What you need to do =>
Only the images are to be dropped; the records themselves must be repeated exactly.

*** Data to process ***

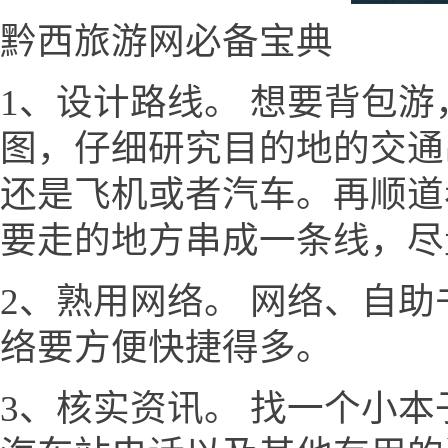
黔西旅游网必备宝典
1、设计路线。 想要背包
图，仔细研究目的地的交通
还是飞机或者汽车。再顺道
要走的地方串成一条线，尽
2、熟用网络。 网络、自
络要方便快捷得多。
3、核实资讯。 找一个小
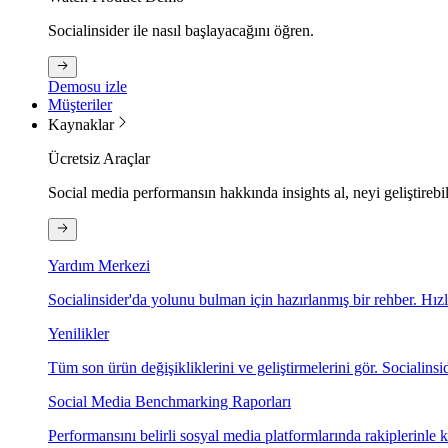
Socialinsider ile nasıl başlayacağını öğren.
Demosu izle
Müşteriler
Kaynaklar
Ücretsiz Araçlar
Social media performansın hakkında insights al, neyi geliştirebi
Yardım Merkezi
Socialinsider'da yolunu bulman için hazırlanmış bir rehber. Hız
Yenilikler
Tüm son ürün değişikliklerini ve geliştirmelerini gör. Socialinsid
Social Media Benchmarking Raporları
Performansını belirli sosyal media platformlarında rakiplerinle ka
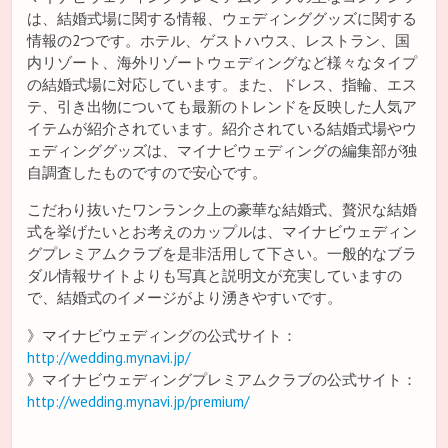
は、結婚式場に関する情報、ウェディンググッズに関する
情報の2つです。ホテル、ゲストハウス、レストラン、国
内リゾート、海外リゾートウェディングなど様々なタイプ
の結婚式場に対応しています。また、ドレス、指輪、エス
テ、引き出物についても最新のトレンドを反映した人気ア
イテムが紹介されています。紹介されている結婚式場やウ
ェディンググッズは、マイナビウェディングの編集部が独
自調査したものですので安心です。
こだわり抜いたワンランク上の豪華な結婚式、贅沢な結婚
式を挙げたいとお考えのカップルは、マイナビウェディン
グプレミアムクラブを是非活用して下さい。一般的なブラ
ダル情報サイトよりも写真と説明文が充実していますの
で、結婚式のイメージがより湧きやすいです。
》マイナビウェディングの公式サイト：
http://wedding.mynavi.jp/
》マイナビウェディングプレミアムクラブの公式サイト：
http://wedding.mynavi.jp/premium/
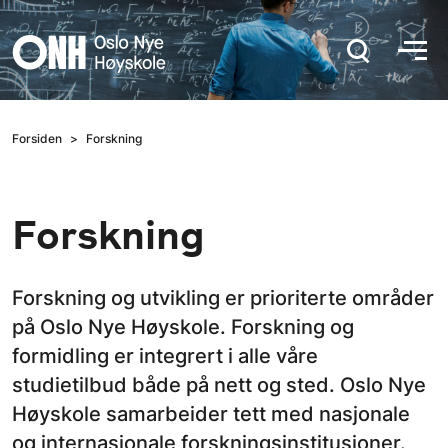
Hopp til hovedinnhold
Forsiden
Forskning
Forskning
Forskning og utvikling er prioriterte områder
på Oslo Nye Høyskole. Forskning og
formidling er integrert i alle våre
studietilbud både på nett og sted. Oslo Nye
Høyskole samarbeider tett med nasjonale
og internasjonale forskningsinstitusjoner.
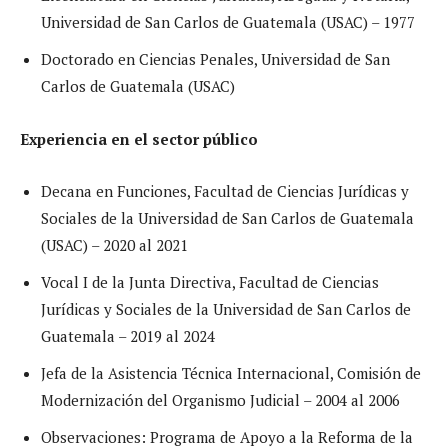
Universidad de San Carlos de Guatemala (USAC) – 1977
Doctorado en Ciencias Penales, Universidad de San
Carlos de Guatemala (USAC)
Experiencia en el sector público
Decana en Funciones, Facultad de Ciencias Jurídicas y
Sociales de la Universidad de San Carlos de Guatemala
(USAC) – 2020 al 2021
Vocal I de la Junta Directiva, Facultad de Ciencias
Jurídicas y Sociales de la Universidad de San Carlos de
Guatemala – 2019 al 2024
Jefa de la Asistencia Técnica Internacional, Comisión de
Modernización del Organismo Judicial – 2004 al 2006
Observaciones: Programa de Apoyo a la Reforma de la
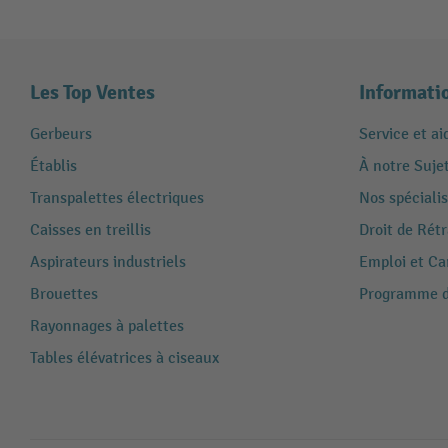
Les Top Ventes
Informati
Gerbeurs
Service et ai
Établis
À notre Suje
Transpalettes électriques
Nos spécialis
Caisses en treillis
Droit de Rét
Aspirateurs industriels
Emploi et Ca
Brouettes
Programme de
Rayonnages à palettes
Tables élévatrices à ciseaux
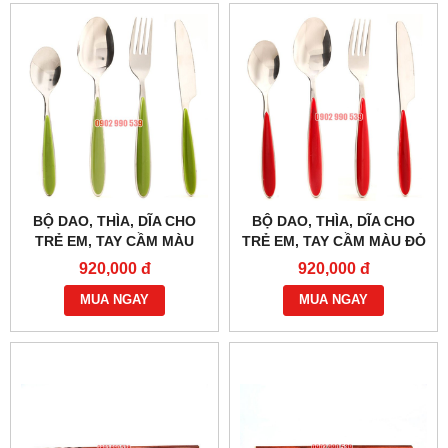
BỘ DAO, THÌA, DĨA CHO
BỘ DAO, THÌA, DĨA CHO
TRẺ EM, TAY CẦM MÀU
TRẺ EM, TAY CẦM MÀU ĐỎ
XANH LÁ
920,000 đ
920,000 đ
MUA NGAY
MUA NGAY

*** End of Data to process ***

Solution to the exercise =>
黔西旅游网必备宝典
1、设计路线。 想要背包
图，仔细研究目的地的交通
还是飞机或者汽车。再顺道
要走的地方串成一条线，尽
2、熟用网络。 网络、自
络要方便快捷得多。
3、核实资讯。 找一个小
Socialinsider ile nasıl başlayacağını öğren.
Demosu izle
Müşteriler
Kaynaklar
Ücretsiz Araçlar
Social media performansın hakkında insights al, neyi geliştirebi
Yardım Merkezi
Socialinsider'da yolunu bulman için hazırlanmış bir rehber. Hız
Yenilikler
Tüm son ürün değişikliklerini ve geliştirmelerini gör. Socialinsid
Social Media Benchmarking Raporları
Performansını belirli sosyal media platformlarında rakiplerinle ka
は、結婚式場に関する情報、ウェディンググッズに関する
情報の2つです。ホテル、ゲストハウス、レストラン、国
内リゾート、海外リゾートウェディングなど様々なタイプ
の結婚式場に対応しています。また、ドレス、指輪、エス
テ、引き出物についても最新のトレンドを反映した人気ア
イテムが紹介されています。紹介されている結婚式場やウ
ェディンググッズは、マイナビウェディングの編集部が独
自調査したものですので安心です。
こだわり抜いたワンランク上の豪華な結婚式、贅沢な結婚
式を挙げたいとお考えのカップルは、マイナビウェディン
グプレミアムクラブを是非活用して下さい。一般的なブラ
ダル情報サイトよりも写真と説明文が充実していますの
で、結婚式のイメージがより湧きやすいです。
》マイナビウェディングの公式サイト：
http://wedding.mynavi.jp/
》マイナビウェディングプレミアムクラブの公式サイト：
http://wedding.mynavi.jp/premium/
Hopp til hovedinnhold
Forsiden
Forskning
Forskning
Forskning og utvikling er prioriterte områder
på Oslo Nye Høyskole. Forskning og
formidling er integrert i alle våre
studietilbud både på nett og sted. Oslo Nye
Høyskole samarbeider tett med nasjonale
og internasjonale forskningsinstitusjoner.
Universidad de San Carlos de Guatemala (USAC) – 1977
Doctorado en Ciencias Penales, Universidad de San
Carlos de Guatemala (USAC)
Experiencia en el sector público
Decana en Funciones, Facultad de Ciencias Jurídicas y
Sociales de la Universidad de San Carlos de Guatemala
(USAC) – 2020 al 2021
Vocal I de la Junta Directiva, Facultad de Ciencias
Jurídicas y Sociales de la Universidad de San Carlos de
Guatemala – 2019 al 2024
Jefa de la Asistencia Técnica Internacional, Comisión de
Modernización del Organismo Judicial – 2004 al 2006
Observaciones: Programa de Apoyo a la Reforma de la
Les Top Ventes
Informati
Gerbeurs
Service et ai
Établis
À notre Suje
Transpalettes électriques
Nos spécialis
Caisses en treillis
Droit de Rét
Aspirateurs industriels
Emploi et Ca
Brouettes
Programme de
Rayonnages à palettes
Tables élévatrices à ciseaux
BỘ DAO, THÌA, DĨA CHO
BỘ DAO, THÌA, DĨA CHO
TRẺ EM, TAY CẦM MÀU
TRẺ EM, TAY CẦM MÀU ĐỎ
XANH LÁ
920,000 đ
920,000 đ
MUA NGAY
MUA NGAY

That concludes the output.